Transcribed page contents
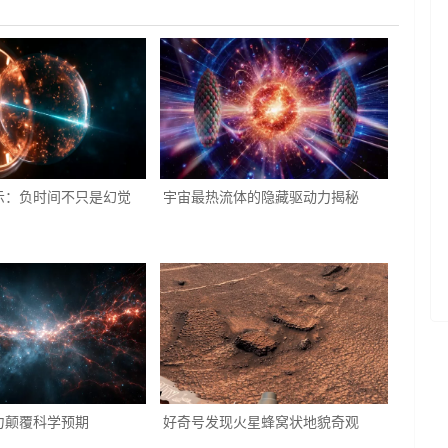
示：负时间不只是幻觉
宇宙最热流体的隐藏驱动力揭秘
力颠覆科学预期
好奇号发现火星蜂窝状地貌奇观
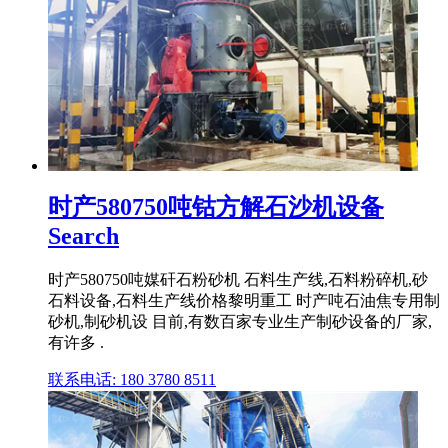
时产580750吨钴方解石沙机设备
Search
时产580750吨媒矸石粉砂机 石料生产线,石料粉碎机,砂
石料设备,石料生产线价格黎明重工 时产吨石油焦专用制
砂机,制砂机设 目前,有数百家专业生产制砂设备的厂家,
有许多 .
联系电话: 180 3780 8511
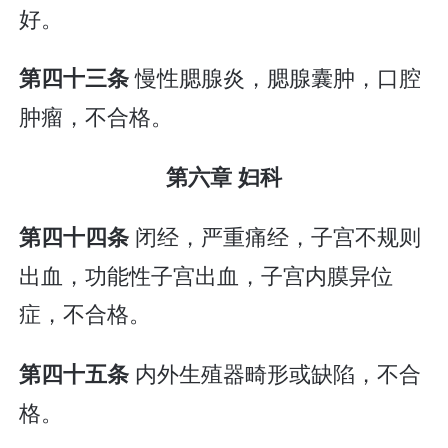
好。
慢性腮腺炎，腮腺囊肿，口腔
第四十三条
肿瘤，不合格。
第六章 妇科
闭经，严重痛经，子宫不规则
第四十四条
出血，功能性子宫出血，子宫内膜异位
症，不合格。
内外生殖器畸形或缺陷，不合
第四十五条
格。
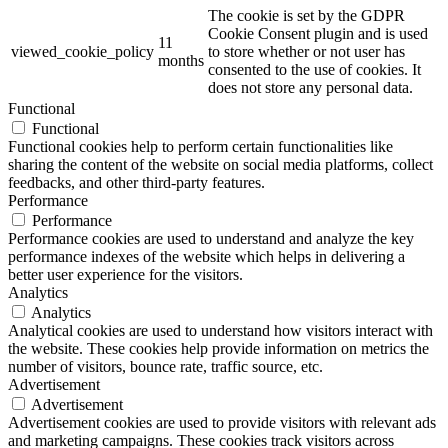
The cookie is set by the GDPR
Cookie Consent plugin and is used
11
viewed_cookie_policy
to store whether or not user has
months
consented to the use of cookies. It
does not store any personal data.
Functional
Functional
Functional cookies help to perform certain functionalities like
sharing the content of the website on social media platforms, collect
feedbacks, and other third-party features.
Performance
Performance
Performance cookies are used to understand and analyze the key
performance indexes of the website which helps in delivering a
better user experience for the visitors.
Analytics
Analytics
Analytical cookies are used to understand how visitors interact with
the website. These cookies help provide information on metrics the
number of visitors, bounce rate, traffic source, etc.
Advertisement
Advertisement
Advertisement cookies are used to provide visitors with relevant ads
and marketing campaigns. These cookies track visitors across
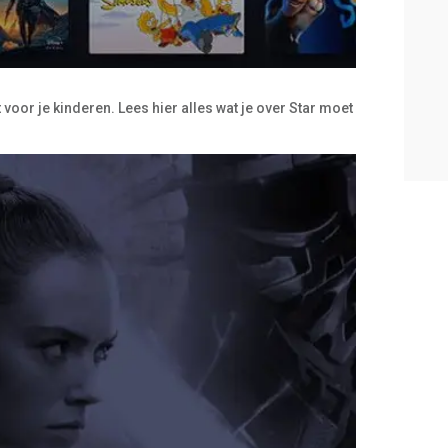
 voor je kinderen. Lees hier alles wat je over Star moet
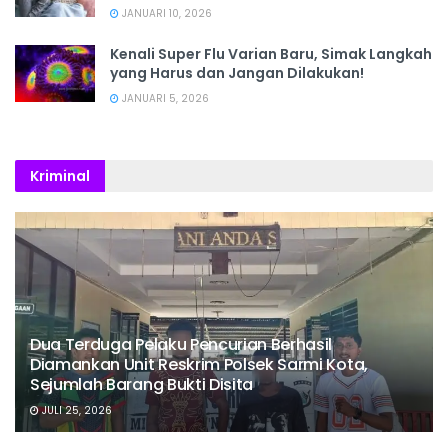
JANUARI 10, 2026
Kenali Super Flu Varian Baru, Simak Langkah
yang Harus dan Jangan Dilakukan!
JANUARI 5, 2026
Kriminal
Dua Terduga Pelaku Pencurian Berhasil
Diamankan Unit Reskrim Polsek Sarmi Kota,
Sejumlah Barang Bukti Disita
JULI 25, 2026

** WHAT TO WORK ON **
All lines from the start of the entries through the one with "viewed_cookie_policy" are to be output exactly; omit the pictures.

** RESULT OF THIS EXERCISE **
示：负时间不只是幻觉
宇宙最热流体的隐藏驱动力揭秘
力颠覆科学预期
好奇号发现火星蜂窝状地貌奇观
时产580750吨钴方解石沙机设备
Search
时产580750吨媒矸石粉砂机 石料生产线,石料粉碎机,砂
石料设备,石料生产线价格黎明重工 时产吨石油焦专用制
砂机,制砂机设 目前,有数百家专业生产制砂设备的厂家,
有许多 .
联系电话: 180 3780 8511
好。
慢性腮腺炎，腮腺囊肿，口腔
第四十三条
肿瘤，不合格。
第六章 妇科
闭经，严重痛经，子宫不规则
第四十四条
出血，功能性子宫出血，子宫内膜异位
症，不合格。
内外生殖器畸形或缺陷，不合
第四十五条
格。
The cookie is set by the GDPR
Cookie Consent plugin and is used
11
viewed_cookie_policy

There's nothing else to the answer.